Kenneth Beckman, John Garbe, Nick Jones, Mark Murphy, Noah Strom
University of Minnesota Genomics Center (UMGC), Minneapolis, MN, USA
The genome-wide analysis of DNA methylation at CpG (5mC) sites can be achieved by several methods, with array-based approaches from Illumina having dominated the analytical space for two decades, and sequencing-based approaches (WGBS, RRBS) becoming common as NGS costs have dropped. The nature of the information provided by DNAm arrays is strikingly different from NGS. Compared to arrays, which interrogate tens of thousands of molecules and provide CpG site beta values (5mC/C) with high precision, NGS typically interrogates tens of reads at a given locus, with single-site 5mC/C precision limited by read depth. At the same time, compared to NGS, which provides allelic information on neighboring CpG sites found within a single read and reports on all mappable CpG sites in the genome, arrays mask allelic information and target a small fraction of CpG sites. Until recently, moreover, neither arrays nor NGS have allowed for the facile genome-wide measurement of hydroxymethylcytosine (5hmc) along with 5mC.

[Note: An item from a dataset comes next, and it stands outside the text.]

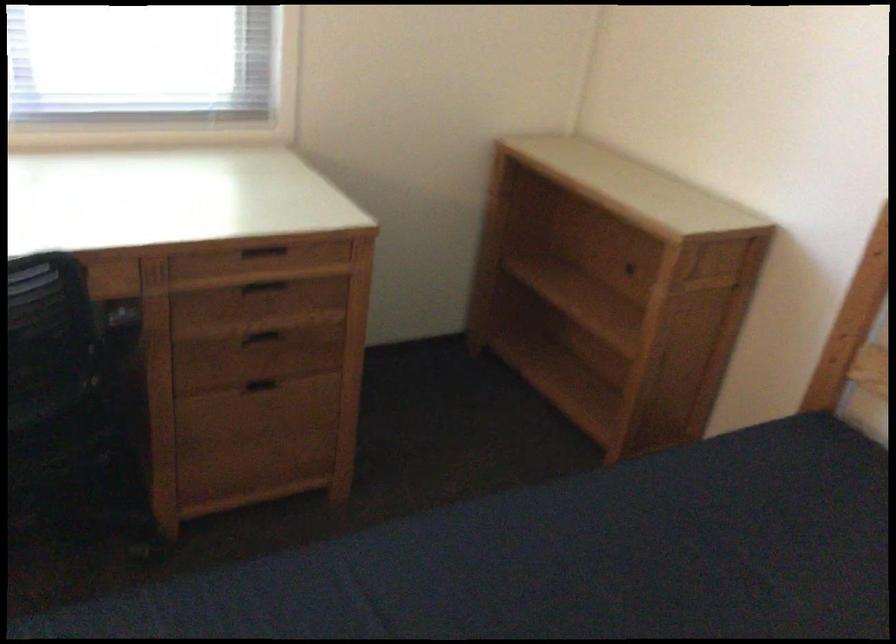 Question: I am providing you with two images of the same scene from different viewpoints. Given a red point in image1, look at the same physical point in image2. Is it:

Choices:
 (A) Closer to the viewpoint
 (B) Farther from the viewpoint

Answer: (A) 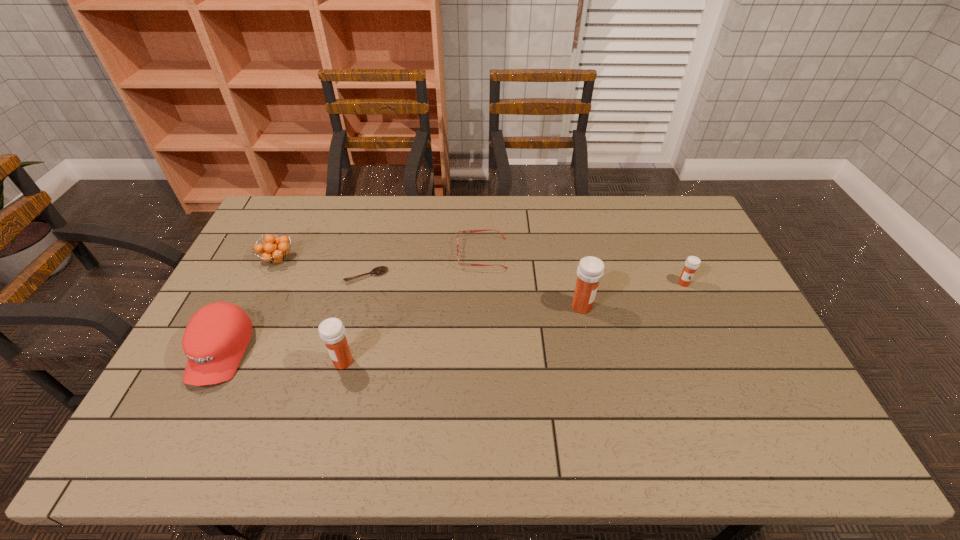 I want to click on the second shortest medicine, so click(332, 332).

With the introduction of the duet multiomics solution evoC from biomodal, genome-wide 6-base sequencing (A, C, T, G, 5mC, 5hmC) is possible in a single workflow. Consequently, we have benchmarked biomodal’s evoC to Illumina’s Infinium HumanMethylationEPIC v2 and MethylationScreeningArray-48 in order to provide bi-directional insights into the platforms. We find that in terms of CpG site beta values, the platforms are well correlated (with quantitative agreement limited, as expected, by sequencing depth), bolstering confidence in both. Our comparison reveals that arrays are less able to distinguish extremes of methylation state (100% methylated or 0% methylated) than evoC and suggests that by leveraging allelic information from neighboring CpG sites, the precision of lower depth sequencing to deliver a comparable beta value to arrays may be improved. We have modeled the use of evoC to complement arrays in terms of performance, cost, and utility in epigenetic clock analysis, and have attempted to generate a list of array CpG site reliability using evoC data as a truth model.